The invention provides a rapid airborne dim light image enhancement method, which comprises the following steps of 1, transforming an input airborne dim light image into an HSV color space through color conversion, and implementing a dim light enhancement algorithm on a V channel component of the HSV color space; step 2, filtering the brightness component through a guard smoothing operator; step 3, pre-enhancing the V channel component through the edge protection smooth component obtained in the step 2; step 4, enhancing the contrast of the image obtained in the step 3 through the high-order fractional model provided by the invention; and 5, carrying out brightness enhancement on the result obtained in the step 4 through the self-adaptive gamma conversion provided by the invention. The method provided by the invention can not only obtain excellent enhanced performance, but also be very efficient in processing speed; the enhancement performance of the dark part is excellent, and the requirements of dark part target identification and dark part information acquisition under an airborne scene are met.

Description

Rapid airborne dim light image enhancement method
Technical Field
The invention relates to the technical field of airborne digital image processing, in particular to a rapid airborne dim light image enhancement method.
Background
When the high-speed or hypersonic aircraft flies, in order to ensure that the acquired ground or sky scene images do not have motion blur, the acquisition time of a single image signal of an onboard camera is generally required to be shortened. For the same aperture and sensor, the image frame rate acquired in unit time is improved along with the increase of the acquisition time of a single image, the shorter the acquisition time of the single image is, the weaker the response of the sensor to the illumination intensity is, and especially in a dark light environment, the situation of insufficient brightness of an airborne image can occur, so that the characteristics of a target in the acquired image are weakened, the later target detection, observation, identification, classification and the like are not facilitated, therefore, the airborne dark light image needs to be enhanced, but the calculation efficiency and the performance of an image enhancement method need to be considered simultaneously when the airborne dark light image is enhanced.

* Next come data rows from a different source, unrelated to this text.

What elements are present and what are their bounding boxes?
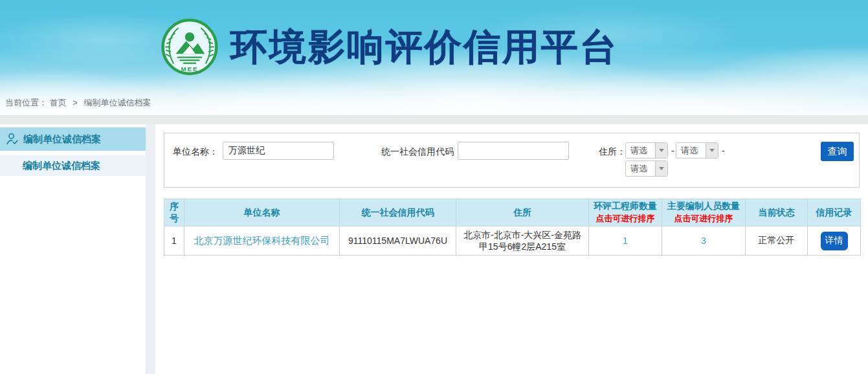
city-select-arrow-button[interactable] — [706, 143, 718, 158]
credit-code-input[interactable] — [458, 142, 569, 160]
content-area: 单位名称： 统一社会信用代码： 住所： 请选择 - 请选择 - 请选择 查询 — [155, 124, 868, 374]
detail-button[interactable]: 详情 — [821, 232, 848, 250]
cell-company: 北京万源世纪环保科技有限公司 — [184, 226, 340, 256]
credit-code-label: 统一社会信用代码： — [381, 146, 463, 158]
brand: MEE 环境影响评价信用平台 — [161, 16, 619, 78]
unit-name-input[interactable] — [223, 142, 334, 160]
breadcrumb-current: 编制单位诚信档案 — [83, 98, 151, 107]
city-select-value: 请选择 — [676, 143, 706, 158]
breadcrumb-separator: > — [72, 98, 78, 107]
search-panel: 单位名称： 统一社会信用代码： 住所： 请选择 - 请选择 - 请选择 查询 — [164, 133, 860, 188]
address-dash-2: - — [722, 146, 725, 156]
col-header-credit-code: 统一社会信用代码 — [340, 199, 456, 226]
engineer-count-link[interactable]: 1 — [623, 236, 628, 246]
company-link[interactable]: 北京万源世纪环保科技有限公司 — [194, 235, 330, 246]
address-dash-1: - — [671, 146, 674, 156]
sidebar-subitem-label: 编制单位诚信档案 — [23, 160, 100, 172]
user-check-icon — [5, 132, 19, 146]
chevron-down-icon — [659, 149, 664, 152]
col-header-company: 单位名称 — [184, 199, 340, 226]
table-header-row: 序号 单位名称 统一社会信用代码 住所 环评工程师数量 点击可进行排序 主要编制… — [164, 199, 861, 226]
cell-credit-record: 详情 — [808, 226, 861, 256]
sidebar-item-label: 编制单位诚信档案 — [23, 133, 101, 146]
district-select-arrow-button[interactable] — [655, 161, 667, 176]
cell-staff-count: 3 — [662, 226, 746, 256]
sidebar: 编制单位诚信档案 编制单位诚信档案 — [0, 124, 146, 374]
chevron-down-icon — [709, 149, 715, 152]
address-province-select[interactable]: 请选择 — [625, 142, 668, 159]
breadcrumb-home-link[interactable]: 首页 — [50, 98, 67, 107]
site-title: 环境影响评价信用平台 — [230, 16, 619, 78]
results-table: 序号 单位名称 统一社会信用代码 住所 环评工程师数量 点击可进行排序 主要编制… — [164, 199, 861, 256]
col-header-engineer-count: 环评工程师数量 点击可进行排序 — [589, 199, 662, 226]
cell-engineer-count: 1 — [589, 226, 662, 256]
breadcrumb-prefix: 当前位置： — [5, 98, 47, 107]
staff-count-sort-hint[interactable]: 点击可进行排序 — [663, 213, 744, 225]
sidebar-item-unit-credit-archive[interactable]: 编制单位诚信档案 — [0, 127, 146, 151]
col-header-credit-record: 信用记录 — [808, 199, 861, 226]
header-banner: MEE 环境影响评价信用平台 当前位置： 首页 > 编制单位诚信档案 — [0, 0, 868, 115]
cell-index: 1 — [164, 226, 184, 256]
col-header-staff-count: 主要编制人员数量 点击可进行排序 — [662, 199, 746, 226]
col-header-status: 当前状态 — [746, 199, 808, 226]
cell-status: 正常公开 — [746, 226, 808, 256]
breadcrumb: 当前位置： 首页 > 编制单位诚信档案 — [5, 97, 151, 109]
query-button[interactable]: 查询 — [821, 142, 854, 161]
address-district-select[interactable]: 请选择 — [625, 160, 668, 177]
province-select-value: 请选择 — [626, 143, 655, 158]
logo-mee-text: MEE — [181, 65, 199, 72]
district-select-value: 请选择 — [626, 161, 655, 176]
col-header-address: 住所 — [456, 199, 589, 226]
engineer-count-sort-hint[interactable]: 点击可进行排序 — [590, 213, 660, 225]
table-row: 1 北京万源世纪环保科技有限公司 91110115MA7LWUA76U 北京市-… — [164, 226, 861, 256]
header-divider-band — [0, 115, 868, 124]
staff-count-label: 主要编制人员数量 — [663, 201, 744, 212]
engineer-count-label: 环评工程师数量 — [590, 201, 660, 212]
unit-name-label: 单位名称： — [164, 146, 218, 158]
staff-count-link[interactable]: 3 — [701, 236, 706, 246]
sidebar-subitem-unit-credit-archive[interactable]: 编制单位诚信档案 — [0, 155, 146, 176]
sidebar-content-divider — [146, 124, 155, 374]
address-label: 住所： — [599, 146, 626, 158]
address-city-select[interactable]: 请选择 — [676, 142, 718, 159]
cell-credit-code: 91110115MA7LWUA76U — [340, 226, 456, 256]
mee-logo-icon: MEE — [161, 16, 219, 78]
col-header-index: 序号 — [164, 199, 184, 226]
province-select-arrow-button[interactable] — [655, 143, 667, 158]
cell-address: 北京市-北京市-大兴区-金苑路甲15号6幢2层A215室 — [456, 226, 589, 256]
chevron-down-icon — [659, 167, 664, 170]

Currently, conventional dim light enhancement methods include a gamma conversion method, a histogram equalization method, a wavelet change method, and the like, but it is difficult to obtain excellent calculation efficiency and performance at the same time. Researchers have proposed Retinex enhancement theory by studying the color constancy characteristics of the human own vision system, which in turn produces a large number of model-based and learning-based Retinex enhancement methods, which typically require a high computational effort to ensure their excellent computational performance.
Disclosure of Invention
In order to solve the defect that the calculation efficiency and performance of the traditional methods such as the gamma conversion method, the histogram equalization method and the wavelet change method cannot be achieved, the invention designs a rapid airborne dim light image enhancement method which can rapidly enhance an airborne dim light image and ensure the calculation efficiency and performance of the airborne dim light image.

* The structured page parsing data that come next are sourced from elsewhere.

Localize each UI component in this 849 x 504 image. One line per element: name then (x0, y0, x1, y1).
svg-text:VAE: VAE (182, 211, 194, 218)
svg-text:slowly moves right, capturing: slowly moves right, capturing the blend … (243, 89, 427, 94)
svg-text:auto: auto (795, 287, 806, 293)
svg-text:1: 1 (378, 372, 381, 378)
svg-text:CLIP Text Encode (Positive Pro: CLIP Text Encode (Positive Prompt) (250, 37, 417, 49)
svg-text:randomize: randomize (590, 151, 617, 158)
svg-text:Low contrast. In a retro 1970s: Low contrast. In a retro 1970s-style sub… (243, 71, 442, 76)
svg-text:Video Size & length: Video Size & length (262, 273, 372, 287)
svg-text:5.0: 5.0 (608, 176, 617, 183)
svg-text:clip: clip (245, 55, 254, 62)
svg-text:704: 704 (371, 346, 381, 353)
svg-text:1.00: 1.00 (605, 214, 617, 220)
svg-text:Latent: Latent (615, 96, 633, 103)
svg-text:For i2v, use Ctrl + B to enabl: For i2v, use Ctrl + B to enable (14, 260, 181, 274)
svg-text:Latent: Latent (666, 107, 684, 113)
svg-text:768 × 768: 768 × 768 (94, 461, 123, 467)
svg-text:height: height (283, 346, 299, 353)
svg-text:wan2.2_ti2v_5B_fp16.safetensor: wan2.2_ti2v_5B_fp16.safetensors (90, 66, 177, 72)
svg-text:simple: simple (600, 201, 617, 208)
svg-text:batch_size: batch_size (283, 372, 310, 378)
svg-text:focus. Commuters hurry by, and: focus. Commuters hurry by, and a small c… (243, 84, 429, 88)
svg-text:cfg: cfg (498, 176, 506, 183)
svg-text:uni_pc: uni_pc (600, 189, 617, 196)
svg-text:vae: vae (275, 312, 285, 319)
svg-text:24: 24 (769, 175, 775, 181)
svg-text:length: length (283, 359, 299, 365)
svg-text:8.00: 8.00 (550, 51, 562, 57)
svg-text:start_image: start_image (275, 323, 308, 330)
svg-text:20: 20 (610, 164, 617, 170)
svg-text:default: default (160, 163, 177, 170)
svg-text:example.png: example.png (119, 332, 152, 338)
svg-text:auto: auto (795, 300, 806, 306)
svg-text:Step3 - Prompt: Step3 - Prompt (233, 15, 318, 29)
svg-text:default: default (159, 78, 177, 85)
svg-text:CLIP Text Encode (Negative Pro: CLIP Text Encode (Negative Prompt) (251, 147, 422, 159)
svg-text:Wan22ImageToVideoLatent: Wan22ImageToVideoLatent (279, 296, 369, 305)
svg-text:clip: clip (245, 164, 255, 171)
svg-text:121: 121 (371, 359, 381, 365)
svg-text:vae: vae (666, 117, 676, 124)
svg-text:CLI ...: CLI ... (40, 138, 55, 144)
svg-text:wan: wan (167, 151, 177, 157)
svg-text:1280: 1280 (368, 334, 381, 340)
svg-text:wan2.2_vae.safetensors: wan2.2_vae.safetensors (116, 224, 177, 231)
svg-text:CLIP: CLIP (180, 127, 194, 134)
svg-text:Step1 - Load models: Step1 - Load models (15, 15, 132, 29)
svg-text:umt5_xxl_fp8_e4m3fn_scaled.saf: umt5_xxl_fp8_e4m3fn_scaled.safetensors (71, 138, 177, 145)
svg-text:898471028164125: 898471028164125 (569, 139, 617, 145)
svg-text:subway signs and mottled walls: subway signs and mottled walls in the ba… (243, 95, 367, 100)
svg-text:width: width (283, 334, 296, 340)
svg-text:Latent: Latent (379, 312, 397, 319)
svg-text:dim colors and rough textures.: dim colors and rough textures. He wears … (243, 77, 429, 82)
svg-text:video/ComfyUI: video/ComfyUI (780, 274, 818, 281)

The technical scheme for realizing the aim of the invention is as follows: a fast airborne dim light image enhancement method comprises the following steps:
s1, inputting a dim light image, and performing color conversion transformation from an RGB color space to an HSV color space;
s2, extracting a V-channel component of the darklight image after color conversion to obtain a single-channel image I;
s5, based on a high-order fractional model, enhancing the contrast of the single-channel image to obtain a contrast enhanced dim light image I hc
S6, enhancing contrast and enhancing dim light image I based on self-adaptive gamma conversion method hc To obtain a dark enhanced image.
In one embodiment, before the enhancing the contrast of the single-channel image I, the method further comprises:
s3, filtering the single-channel image I based on the edge-preserving smoothing operator to obtain an edge-preserving smooth image I b Wherein I b =g (I), g (·) represents a guard smoothing operator;
s4, because the high-frequency information of the image edge collected in the dark environment is weaker, the edge-protecting smooth image I is required b Pre-enhancing to obtain pre-enhanced image I h Pre-enhanced image I h Is I h =(I-I b )a+I b A is a high-frequency information pre-enhancement coefficient.
Further, in the step S5, the i higher order partial model is
Figure BDA0004000678390000021
Wherein I is hc For contrast enhanced darklight images, n is a positive integer greater than 1.
Further, in the step S6, the dark-light enhanced image is
Figure BDA0004000678390000022
g (g is more than or equal to 0 and less than or equal to 1) is the self-adaptive gamma coefficient.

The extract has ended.